### WORK INSTRUCTION
Search the material below for the string "Climático" and extract each line that has it.

### MATERIAL PROVIDED
━━━━
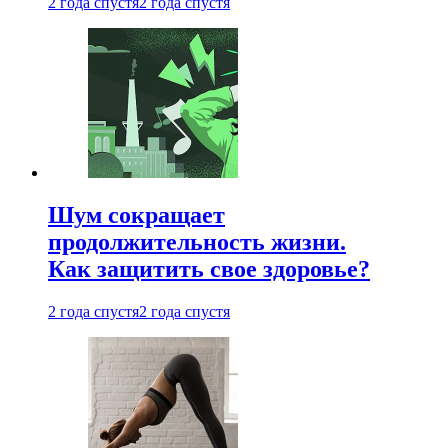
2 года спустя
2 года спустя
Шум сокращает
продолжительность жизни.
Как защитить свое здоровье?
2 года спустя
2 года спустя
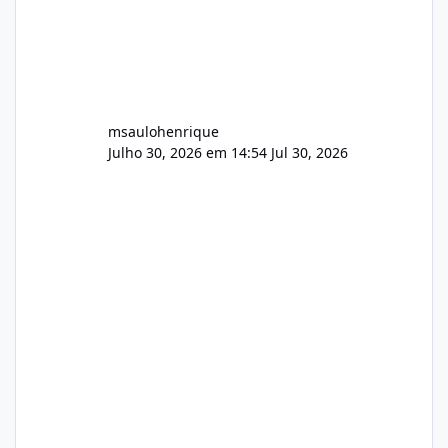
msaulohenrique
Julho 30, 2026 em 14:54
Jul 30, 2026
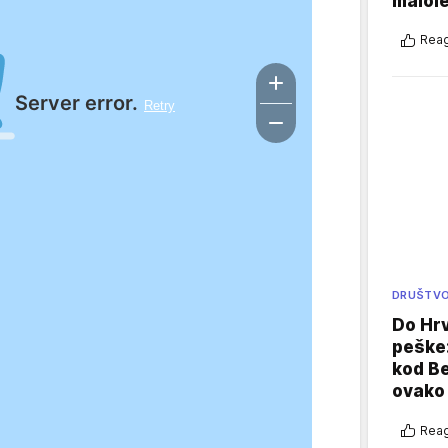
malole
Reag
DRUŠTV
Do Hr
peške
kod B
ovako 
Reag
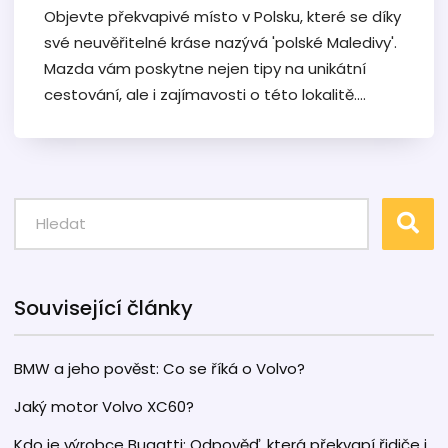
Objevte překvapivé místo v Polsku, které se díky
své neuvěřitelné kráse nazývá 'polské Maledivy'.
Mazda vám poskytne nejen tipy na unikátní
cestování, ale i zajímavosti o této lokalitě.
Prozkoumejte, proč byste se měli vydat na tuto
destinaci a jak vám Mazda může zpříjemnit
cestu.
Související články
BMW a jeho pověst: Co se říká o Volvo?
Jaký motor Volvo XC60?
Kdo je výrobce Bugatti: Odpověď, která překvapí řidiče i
━━━━
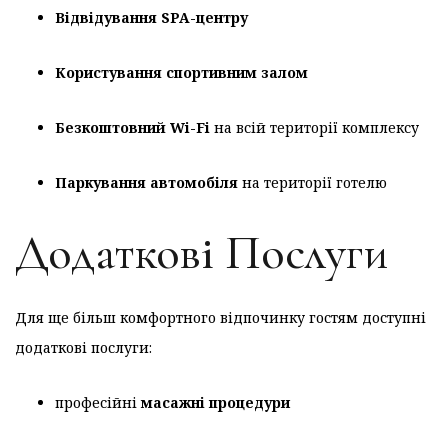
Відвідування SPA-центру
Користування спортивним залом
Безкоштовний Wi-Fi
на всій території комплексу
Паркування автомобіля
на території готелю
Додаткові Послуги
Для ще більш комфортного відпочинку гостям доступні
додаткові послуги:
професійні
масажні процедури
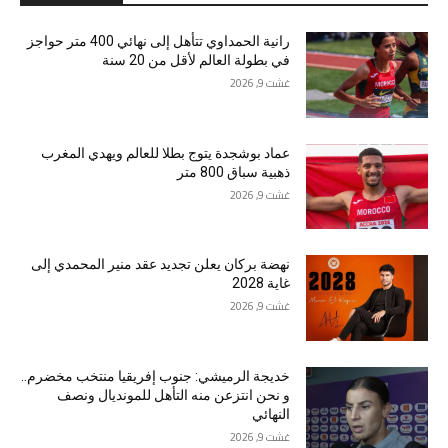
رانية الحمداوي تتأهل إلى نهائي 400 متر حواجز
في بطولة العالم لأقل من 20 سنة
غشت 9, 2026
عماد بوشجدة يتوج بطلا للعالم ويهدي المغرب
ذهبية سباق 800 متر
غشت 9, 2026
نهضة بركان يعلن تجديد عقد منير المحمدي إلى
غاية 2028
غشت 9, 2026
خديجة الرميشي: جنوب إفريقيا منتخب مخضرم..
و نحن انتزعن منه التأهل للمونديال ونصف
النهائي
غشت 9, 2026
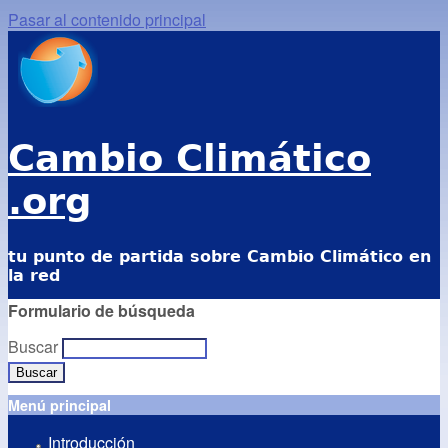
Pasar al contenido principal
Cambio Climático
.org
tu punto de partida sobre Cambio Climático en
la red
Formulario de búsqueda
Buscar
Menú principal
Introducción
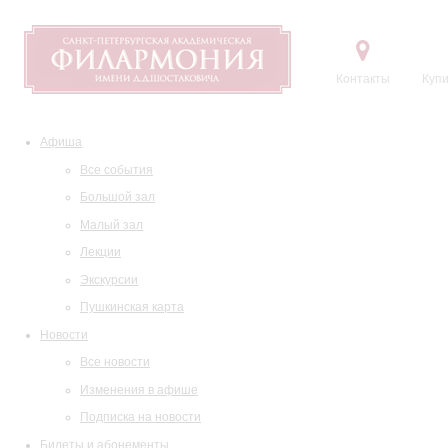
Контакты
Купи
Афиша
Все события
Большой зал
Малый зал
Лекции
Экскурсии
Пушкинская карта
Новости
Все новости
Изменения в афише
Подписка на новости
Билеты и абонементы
━━━━
### FINISHED EXERCISE
Cambio Climático
tu punto de partida sobre Cambio Climático en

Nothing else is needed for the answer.